- Born: February 20, 1975 (age 50) Los Angeles, California, U.S
- Label: Opening Ceremony
- Spouse: Matthew Killip
- Children: 2

= Carol Lim =

American fashion designer

Carol Lim (born February 20, 1975) is an American fashion designer, retailer and creative director, who works in partnership with Humberto Leon.

She founded the fashion retailer Opening Ceremony in 2002 in Lower Manhattan. Further stores followed in New York City, then Los Angeles and Tokyo. A store opened in 2012 in London, coinciding with the Olympics.

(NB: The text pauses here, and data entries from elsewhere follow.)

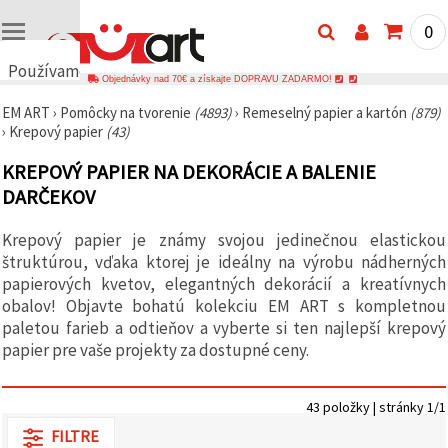
0
Používame
Objednávky nad 70€ a získajte DOPRAVU ZADARMO!
cookies
EM ART
›
Pomôcky na tvorenie
(4893)
›
Remeselný papier a kartón
(879)
🍪
›
Krepový papier
(43)
Používame
cookies a
KREPOVÝ PAPIER NA DEKORÁCIE A BALENIE
podobné
technológie,
DARČEKOV
aby sme
zabezpečili
správne
Krepový papier je známy svojou jedinečnou elastickou
fungovanie
štruktúrou, vďaka ktorej je ideálny na výrobu nádherných
webovej
stránky,
papierových kvetov, elegantných dekorácií a kreatívnych
zlepšili váš
obalov! Objavte bohatú kolekciu EM ART s kompletnou
používateľský
paletou farieb a odtieňov a vyberte si ten najlepší krepový
zážitok a s
vaším
papier pre vaše projekty za dostupné ceny.
súhlasom
analyzovali
návštevnosť
43 položky | stránky 1/1
a
zobrazovali
FILTRE
relevantnejší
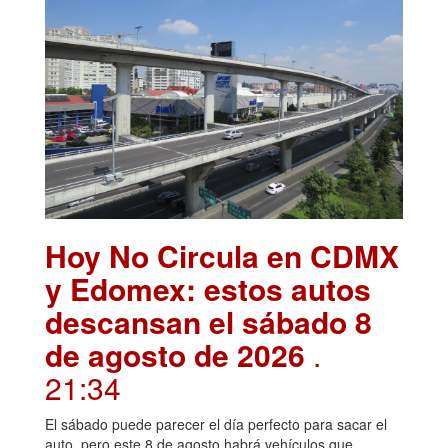
Hoy No Circula en CDMX
y Edomex: estos autos
descansan el sábado 8
de agosto de 2026
.
21:34
El sábado puede parecer el día perfecto para sacar el
auto, pero este 8 de agosto habrá vehículos que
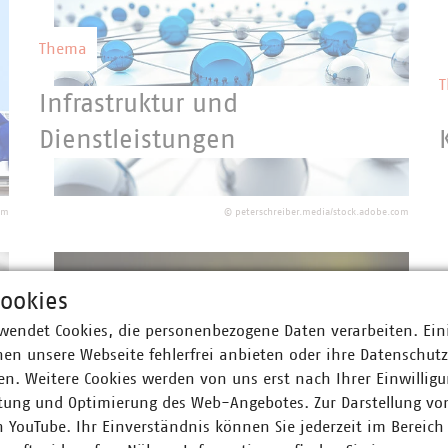
Thema
Infrastruktur und
Dienstleistungen
Die kommunalen Unternehmen betreiben
ein riesiges Infrastrukturnetzwerk und
om
©
peterschreiber.media/stock.adobe.com
sind für dessen Aus- und Umbau
verantwortlich.
ookies
wendet Cookies, die personenbezogene Daten verarbeiten. Ein
Thema
en unsere Webseite fehlerfrei anbieten oder ihre Datenschut
n. Weitere Cookies werden von uns erst nach Ihrer Einwilligu
Recht
tung und Optimierung des Web-Angebotes. Zur Darstellung vo
n YouTube. Ihr Einverständnis können Sie jederzeit im Bereich
Kommunale Unternehmen erfüllen einen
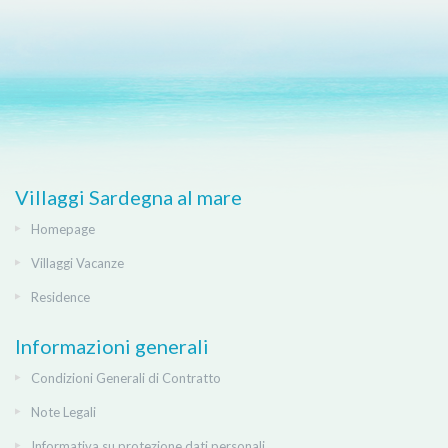
Villaggi Sardegna al mare
Homepage
Villaggi Vacanze
Residence
Informazioni generali
Condizioni Generali di Contratto
Note Legali
Informativa su protezione dati personali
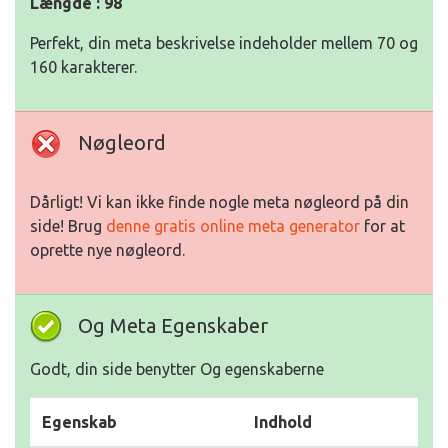
Længde : 98
Perfekt, din meta beskrivelse indeholder mellem 70 og
160 karakterer.
Nøgleord
Dårligt! Vi kan ikke finde nogle meta nøgleord på din
side! Brug
denne gratis online meta generator
for at
oprette nye nøgleord.
Og Meta Egenskaber
Godt, din side benytter Og egenskaberne
Egenskab
Indhold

In 2011, Lim was announced as creative director of the French high fashion brand Kenzo, which was founded in 1970 and is part of the LVMH luxury goods conglomerate. In 2019, Lim and Leon exited Kenzo to focus on Opening Ceremony.

==Early life==
Carol Lim is the daughter of Korean parents, born and raised in the Los Angeles suburbs. After graduating with a degree in economics in 1997, Lim worked in the corporate sphere, including a stint with Deloitte, before moving to New York and becoming a merchandise planner for Bally.

==Career==
At age 25, Lim went on a trip to Hong Kong, where she was inspired to open a store. Its concept was to bring brands such as Havaianas and Topshop to the United States and to feature then-emerging American fashion brands such as Proenza Schouler, Alexander Wang, and Rodarte. She went to the New York State Small Business Development Center at SUNY for assistance in refining their business plan and obtaining a business loan, and each contributed $10,000 of their own money towards Opening Ceremony.

Opening Ceremony features a rotating assortment of brands from different designers and is known for its collaborations with brands and personalities such as Pendleton, Levi's, Timberland, Keds, Robert Clergerie, Chloë Sevigny, and Spike Jonze. The stores also feature Opening Ceremony's eponymous brand.

In July 2011, Kenzo parent company LVMH announced the appointment of Lim as co-creative director of the brand. Lim debuted her collection in 2012: It was inspired by upstate New York and the painter Ellsworth Kelly.

Lim is a member of the Council of Fashion Designers of America and an advisor at Parsons School of Design in Manhattan.

==Personal life==
Lim is married to British filmmaker Matthew Killip; the couple have two daughters.